### ASSIGNMENT
Write out every entry precisely as given, leaving the pictures out.

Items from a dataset

________________________

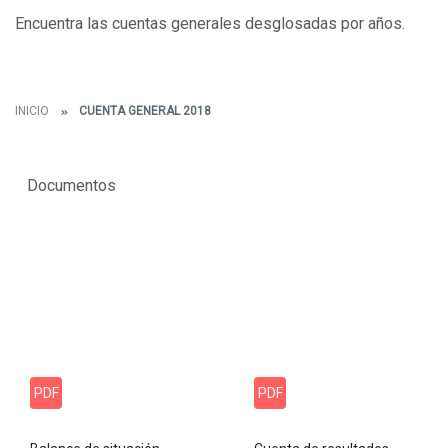
Encuentra las cuentas generales desglosadas por años.
INICIO
CUENTA GENERAL 2018
Documentos
PDF
PDF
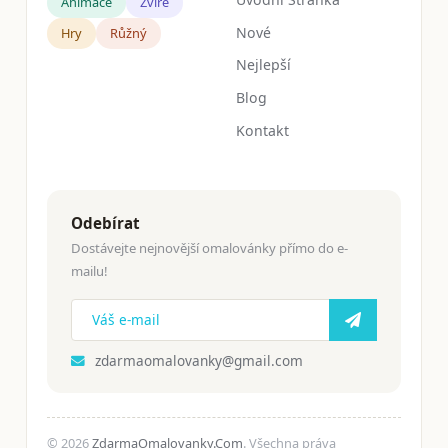
Animace
Zvíře
Nové
Hry
Růžný
Nejlepší
Blog
Kontakt
Odebírat
Dostávejte nejnovější omalovánky přímo do e-
mailu!
zdarmaomalovanky@gmail.com
© 2026
ZdarmaOmalovanky.Com
. Všechna práva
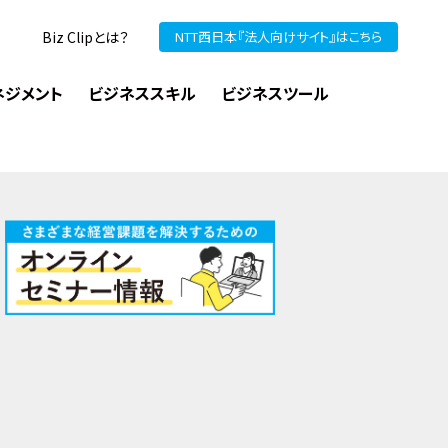
Biz Clipとは？
NTT西日本『法人向けサイト』はこちら
ネジメント
ビジネススキル
ビジネスツール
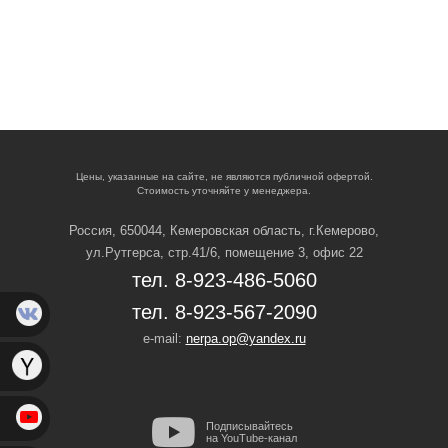
Цены, указанные на сайте, не являются публичной офертой.
Стоимость уточняйте у менеджера.
Россия, 650044, Кемеровская область,
г.Кемерово,
ул.Рутгерса, стр.41/6, помещение 3, офис 22
тел. 8-923-486-5060
тел. 8-923-567-2090
e-mail:
nerpa.op@yandex.ru
Подписывайтесь
на YouTube-канал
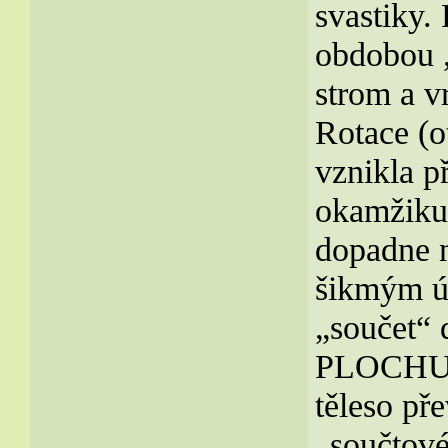
svastiky. 
obdobou „
strom a v
Rotace (o
vznikla p
okamžiku,
dopadne 
šikmým úh
„součet“ 
PLOCHU uv
těleso př
„součtové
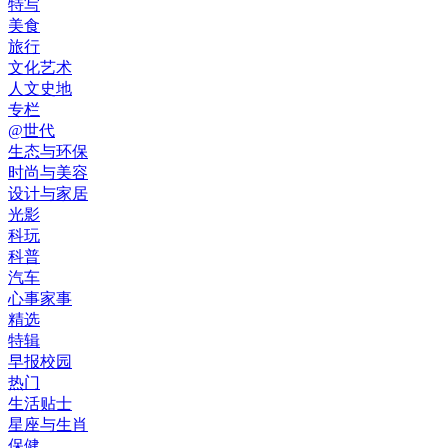
特写
美食
旅行
文化艺术
人文史地
专栏
@世代
生态与环保
时尚与美容
设计与家居
光影
科玩
科普
汽车
心事家事
精选
特辑
早报校园
热门
生活贴士
星座与生肖
保健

________________________

### TASK RESPONSE
Encuentra las cuentas generales desglosadas por años.
INICIO
CUENTA GENERAL 2018
Documentos
PDF
PDF
Animace
Zvíře
Nové
Hry
Růžný
Nejlepší
Blog
Kontakt
Odebírat
Dostávejte nejnovější omalovánky přímo do e-
mailu!
zdarmaomalovanky@gmail.com
© 2026
ZdarmaOmalovanky.Com
. Všechna práva
Biz Clipとは？
NTT西日本『法人向けサイト』はこちら
ネジメント
ビジネススキル
ビジネスツール
Цены, указанные на сайте, не являются публичной офертой.
Стоимость уточняйте у менеджера.
Россия, 650044, Кемеровская область,
г.Кемерово,
ул.Рутгерса, стр.41/6, помещение 3, офис 22
тел. 8-923-486-5060
тел. 8-923-567-2090
e-mail:
nerpa.op@yandex.ru
Подписывайтесь
на YouTube-канал
svastiky. 
obdobou „
strom a v
Rotace (o
vznikla p
okamžiku,
dopadne 
šikmým úh
„součet“ 
PLOCHU uv
těleso př
„součtové
特写
美食
旅行
文化艺术
人文史地
专栏
@世代
生态与环保
时尚与美容
设计与家居
光影
科玩
科普
汽车
心事家事
精选
特辑
早报校园
热门
生活贴士
星座与生肖
保健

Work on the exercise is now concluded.